The PEA projects an after‑tax net present value of $2.0 billion at an 8% discount rate and an internal rate of return of 27%. First‑tier operating costs are in the first quartile of the industry, with life‑of‑mine cash costs of roughly $0.30 per pound of copper. Initial capital expenditures are estimated at about $1.3 billion, positioning the project as a low‑capital, high‑grade development.
Ero is advancing the project in partnership with Vale Base Metals under an earn‑in agreement that will grant Ero a 60% interest once specified milestones are met. The earn‑in structure aligns the interests of both parties and provides a clear path for Ero to secure majority ownership as the project moves toward feasibility and construction.
Future drilling is planned through 2026, with 50,000 m of additional exploration aimed at upgrading resources and extending high‑grade zones. The company is also evaluating magnetite recovery and gravity pre‑concentration options to enhance value and reduce processing costs.
Makko DeFilippo, President and Chief Executive Officer, said, “The results of the PEA on Furnas, the first ever published on the Project, reinforce what an exceptional asset it is.
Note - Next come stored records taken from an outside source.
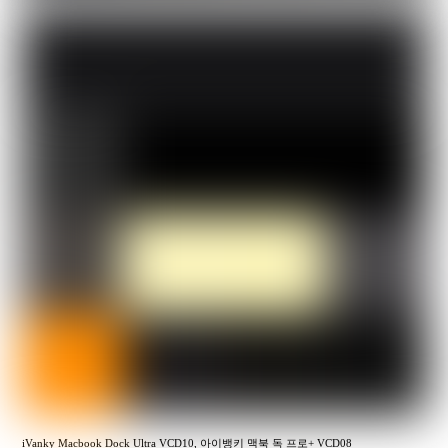
iVanky Macbook Dock Ultra VCD10, 아이뱅키 맥북 독 프로+ VCD08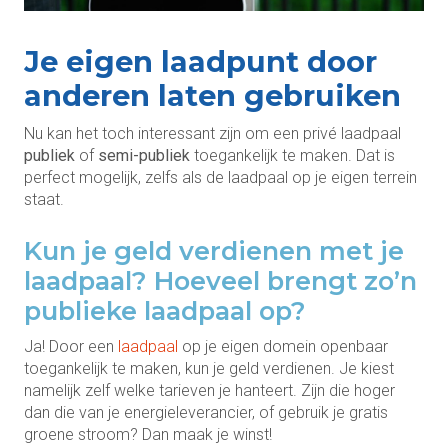
Je eigen laadpunt door
anderen laten gebruiken
Nu kan het toch interessant zijn om een privé laadpaal
publiek
of
semi-publiek
toegankelijk te maken. Dat is
perfect mogelijk, zelfs als de laadpaal op je eigen terrein
staat.
Kun je geld verdienen met je
laadpaal? Hoeveel brengt zo’n
publieke laadpaal op?
Ja! Door een
laadpaal
op je eigen domein openbaar
toegankelijk te maken, kun je geld verdienen. Je kiest
namelijk zelf welke tarieven je hanteert. Zijn die hoger
dan die van je energieleverancier, of gebruik je gratis
groene stroom? Dan maak je winst!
The PEA outlines a large‑scale, long‑life copper‑gold operation with strong underlying economics, supported by low capital intensity, first quartile operating costs and an attractive internal rate of return across a wide spectrum of commodity prices.” The announcement signals a key step in Ero’s strategy to expand its asset base and generate long‑term cash flow from a low‑capital, high‑grade deposit.
The project benefits from proximity to existing regional infrastructure, including roads, a cement plant, a power substation and Vale’s railroad loadout facility, which can reduce development costs and timelines. It also comes at a time when Brazil’s copper sector is expected to attract significant investment between 2026 and 2030, positioning Furnas as a timely addition to the country’s growing copper output.